Eklenme Tarihi: 17 Ağustos 2010

"Unutmak Kolayımıza Geliyor"

  • 16.08.2010 NTVMSNBC

    Deniz biyologu Hakan Kabasakal soruyor "Acaba denizin hafızası var mı? Ona yapılan iyilikleri ve kötülükleri zamanla unutur mu?"...
     
    Acaba denizin hafızası var mı? Ona yapılan iyilikleri ve kötülükleri zamanla unutur mu? Ya da ona karşı yapılanları - iyi ya da kötü - içinde biriktirerek, zamanı geldiğinde karşılığını vermek için sabırla bekler mi?

    Denizin hafızası olmadığını, ona yapılanları unuttuğunu düşünmüyorum. Başına gelen - çoğu insan elinden çıkma - felaketlerin ardından hemen karşılık vermemesi, denizin 'unutkan' olduğu gibi tehlikeli bir yanılgıya zemin hazırlıyor. Denize boşalttığımız çöplerin, arkası kesilmeyen kanalizasyon sellerinin nedeni hep bu yanılgıydı. Deniz biter mi be? Deniz dolar mı be? Korkma canım, deniz kendisini temizler!
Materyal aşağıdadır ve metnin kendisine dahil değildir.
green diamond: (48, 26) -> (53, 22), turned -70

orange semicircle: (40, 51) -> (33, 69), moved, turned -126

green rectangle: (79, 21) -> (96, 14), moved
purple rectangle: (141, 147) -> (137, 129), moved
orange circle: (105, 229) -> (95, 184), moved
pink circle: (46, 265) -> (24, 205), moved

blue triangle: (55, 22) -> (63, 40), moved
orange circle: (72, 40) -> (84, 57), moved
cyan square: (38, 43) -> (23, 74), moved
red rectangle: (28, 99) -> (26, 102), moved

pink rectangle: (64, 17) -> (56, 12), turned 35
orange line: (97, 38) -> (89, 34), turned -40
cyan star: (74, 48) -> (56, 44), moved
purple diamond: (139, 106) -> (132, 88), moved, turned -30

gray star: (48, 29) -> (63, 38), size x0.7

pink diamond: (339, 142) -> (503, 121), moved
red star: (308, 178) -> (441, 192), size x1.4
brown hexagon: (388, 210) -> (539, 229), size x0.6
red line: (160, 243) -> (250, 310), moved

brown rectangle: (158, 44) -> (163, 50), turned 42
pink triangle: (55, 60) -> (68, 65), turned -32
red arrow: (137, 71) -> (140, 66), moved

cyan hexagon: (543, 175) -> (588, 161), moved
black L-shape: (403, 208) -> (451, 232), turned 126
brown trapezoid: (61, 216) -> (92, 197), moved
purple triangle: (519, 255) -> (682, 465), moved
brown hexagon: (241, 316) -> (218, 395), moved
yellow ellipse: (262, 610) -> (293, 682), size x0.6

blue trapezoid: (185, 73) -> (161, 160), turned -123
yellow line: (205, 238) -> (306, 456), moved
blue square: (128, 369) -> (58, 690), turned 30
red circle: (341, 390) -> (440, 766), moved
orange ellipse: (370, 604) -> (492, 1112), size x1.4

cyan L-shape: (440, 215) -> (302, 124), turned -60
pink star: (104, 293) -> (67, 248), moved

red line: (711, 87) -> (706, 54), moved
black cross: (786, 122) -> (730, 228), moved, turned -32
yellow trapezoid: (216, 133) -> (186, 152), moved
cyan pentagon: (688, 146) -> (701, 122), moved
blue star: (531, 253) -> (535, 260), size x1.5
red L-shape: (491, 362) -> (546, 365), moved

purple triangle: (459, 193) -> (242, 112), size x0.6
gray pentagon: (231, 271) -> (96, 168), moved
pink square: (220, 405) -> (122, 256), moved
Ne atarsan at, göz açıp kapayana kadar yutar, yok eder...

    Düşünmeden kaldırıp attığımız milyon kere milyon ton atığı hemen yuttu, ama yok edemedi deniz. Pisliğimiz midesine çok fena oturdu.

    Yaptıklarımızı unutmadı ama hemen karşılık vermedi, bekledi. Çünkü 'kindar' değildi! Kökleri kendisine kadar uzanan bir yaşam biçiminin - insanın - kendi varlığının kaynağına karşı takındığı tahripkâr, acımasız, vurdumduymaz ve duygusuz tavrın değişmesini umutla bekleyecek kadar sabırlı ve insaflıydı...

    Denizin sabrını daha ne kadar zorlayabiliriz? Bu engin hoşgörü daha ne kadar devam edebilir? Belki de sınırı çoktan aştık ve açgözlülüğün karattığı gözlerimiz, derindeki 'sabır taşı'nın çatladığını görmezden geliyor.

    Evet, denizin 'ekolojik' bir hafızası var! Yeryüzünün dörtte üçünü kaplayan, en küçük koylardan uçsuz bucaksız okyanuslara kadar tüm dünyaya yayılan bu hafıza, herşeyi hatırlıyor. Elli yıl önce boşaltılan zehirli atıklara maruz kalmış deniz canlıları, genetik kusurlar taşıyan sakatlanmış nesilleri geleceğe miras bırakabiliyor. 1950'lerde ve 60'larda Mariana Çukuru'na atılan 'sinir gazı' dolu varillerin, tam 10.000 yıl boyunca parçalanmadan kalacağı iddia edilmişti. Peki ya 10.000 yıl sonra ne olacak? Bir damlası bile onlarca canlıyı kolayca öldürebilen bu zehirli mirası hak etmek için, henüz yaşamaya başlamamış - üstelik bu gidişle yaşayıp yaşamayacağı bile belli olmayan - nesiller ne yapmış olabilirler ki? Örnekleri çoğaltmak zor değil. Çünkü doymak bilmeyen açgözlülüğümüz her an bir yenisini yaratıyor.

    Meksika Körfezi'ni petrole bulayan sondaj kazasının denizin hafızasından silinmesi sizce ne kadar sürer? Bana kalırsa o kaza denizin belleğinden kolayca silinmeyecek izler bıraktı. Buna rağmen unutmaya hazırız. Çünkü unutmaya alışkınız! Denize çektirdiğimiz acıları geçmişte kolayca unuttuk. Çünkü unutmak kolayımıza geliyor.